Dracula (BBC 2020)



The team behind the popular reinterpretation of Sherlock Holmes recently did their take on the other most popularly adapted character from English literature: Dracula. In three movie-length chapters, they adapted the novel’s signature set pieces—Harker’s journey to the castle, the Demeter’s journey to England, and the confrontation between Van Helsing and Dracula in London.

The first episode has some truly stunning new takes on elements of the story. And the least of these is the gender swap (an increasingly lazy way to freshen up old stories) of Van Helsing. More interesting is Harker’s faulty memory, as he is both repulsed about the nature of Dracula and in denial of the evil with which he has been infected. A climactic confrontation between Mina and Harker pits the evil of sin against the sacrificial nature of love.

The second episode builds up the ship’s journey more than the novel ever did. It becomes a bit of a whodunit, but the real mystery is the outcome of the last episode, which is left untold for most of this second episode’s runtime. Once again, there is the exploration of the hubris that thinks people can overcome evil while trying to interact with it (or deny it). A common theme running throughout much of this interpretation is the idea that the supernatural is real, and one denies it at one’s peril. That is where postmodernity has a point over the older framework it argues against.

The final episode introduces a twist that was designed to shock and bring the story into the modern-take that the writers used in their other show “Sherlock.” But it might have been better to find a way to have the whole series framed that way from the beginning.

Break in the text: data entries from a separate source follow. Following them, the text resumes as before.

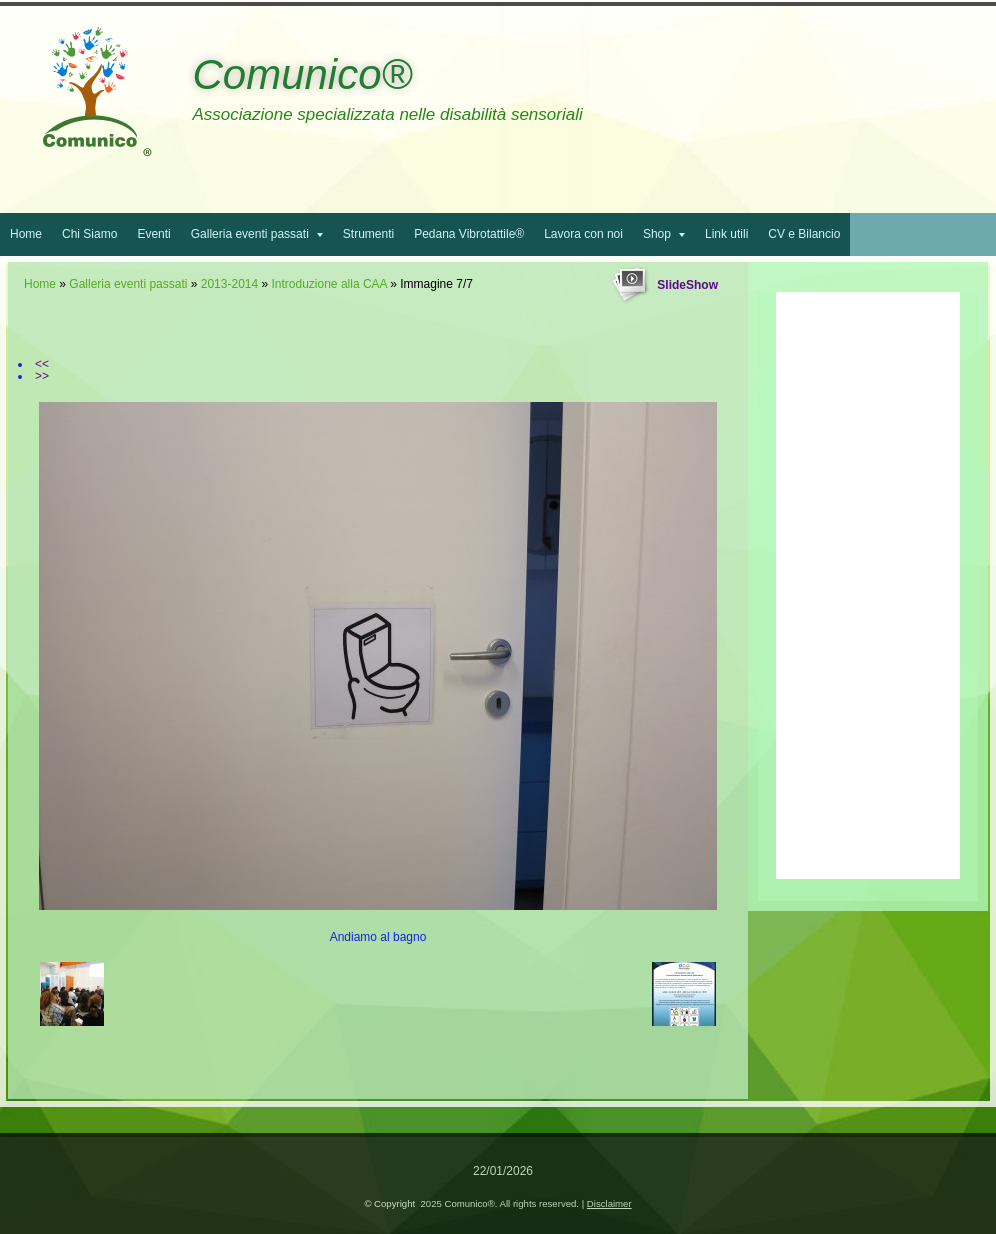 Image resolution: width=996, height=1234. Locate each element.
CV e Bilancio (804, 234)
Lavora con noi (583, 234)
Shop (664, 234)
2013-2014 (229, 284)
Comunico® (302, 74)
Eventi (153, 234)
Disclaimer (609, 1203)
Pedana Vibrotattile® (469, 234)
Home (26, 234)
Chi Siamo (89, 234)
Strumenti (368, 234)
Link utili (726, 234)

As it is, it only serves to shift things so much that the thread has been lost, and more questions are raised that the storytellers aren’t interested in exploring. After such a creative and insightful journey, they end on a note that might be the worst chapter in all of Dracula’s myriad interpretations. Dracula wasn’t the evil we imagined! He was just a man so scared of death he overcame it, and in embracing death he rediscovers his humanity? Pu-lease.